Carsten Walendaa, Alain Kouakoussuib, François Rouetc, Louise Weminb,d, Marie-France Anakyb and Philippe Msellatie

aService de Pédiatrie du CHU de Caremeau, Nîmes, France
bProgramme Enfant Yopougon/PACCI, Abidjan, Côte d'Ivoire
cCeDReS/PACCI, Abidjan, Côte d’Ivoire
dService de Pédiatrie, CHU de Treichville, Abidjan, Côte d'Ivoire
eUMR_145, Institut de Recherche pour le Développement (IRD)/Université Montpellier 1, Montpellier, France – CReCSS, Aix en Provence, France

Correspondence: Dr Carsten Walenda, 8bis, rue de St Gilles, 30 000 Nîmes, France. Tel: +33 6 75 32 20 75; Fax: +33 4 66 68 37 23. E-mail: <walendac{at}yahoo.com>.


   Abstract

Background: In the 2008 UNAIDS epidemic update, 33 million people worldwide were estimated infected with HIV, including 2.2 million children. In Côte d’Ivoire, 480 000 adults and 60 000 children were HIV-infected. Studies in developed countries have shown an improvement of children's morbidity under HAART treatment.

Objective: The objective of this study is to describe and compare morbidity in relation to evolution of the disease in HIV-1-infected children in Côte d’Ivoire, according to symptoms and the presence or absence of HAART treatment.

Methodology: A total of 273 HIV-1-infected children from age 18 months to 18 years were included from October 2000 until December 2003. Follow-up was continued until 30 September 2004. The study population was divided in three groups. Group 1 included symptomatic children treated under HAART. Group 2 included asymptomatic children who did not need HAART treatment. Group 3 included children who met criteria to be treated at inclusion but were not treated.

Principal Findings: The three most common diseases in Group 1 before treatment were bronchitis, diarrhoea and ear nose and throat (ENT) diseases. Under treatment, the three most common diseases in Group 1 were bronchitis, ENT diseases and diarrhoea. The three most occurring diseases in Group 2 were bronchitis, ENT diseases and skin infectious diseases. The three most occurring diseases in Group 3 were bronchitis, diarrhoea and ENT diseases.

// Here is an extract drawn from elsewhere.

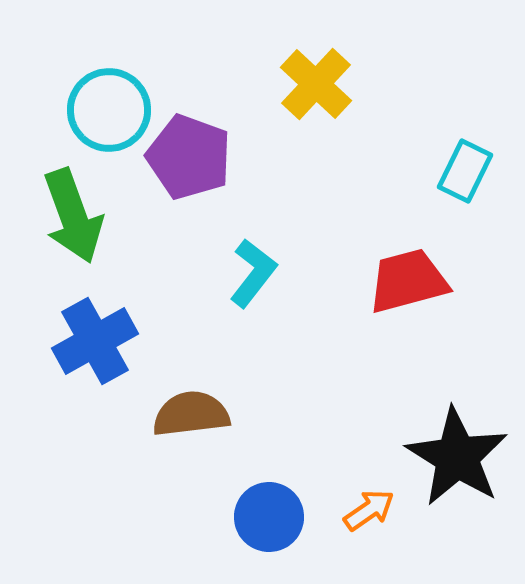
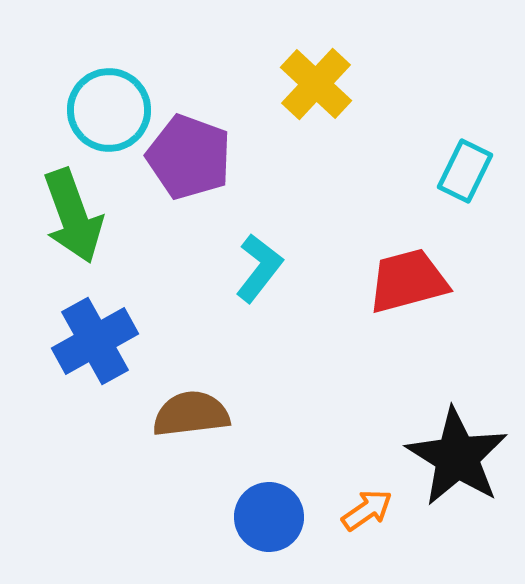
cyan L-shape: moved 6 px right, 5 px up
orange arrow: moved 2 px left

Conclusions: The incidence of diseases was significantly lower among asymptomatic children than among symptomatic untreated children (p < 0.0001). The morbidity found in symptomatic children who received treatment was similar to that encountered in asymptomatic children. The main reason for death in all of the groups was tuberculosis.


*This article has partially been presented at the ADELF congress for epidemiology in tropical countries, Ouidah, Benin, 23–25 January 2007.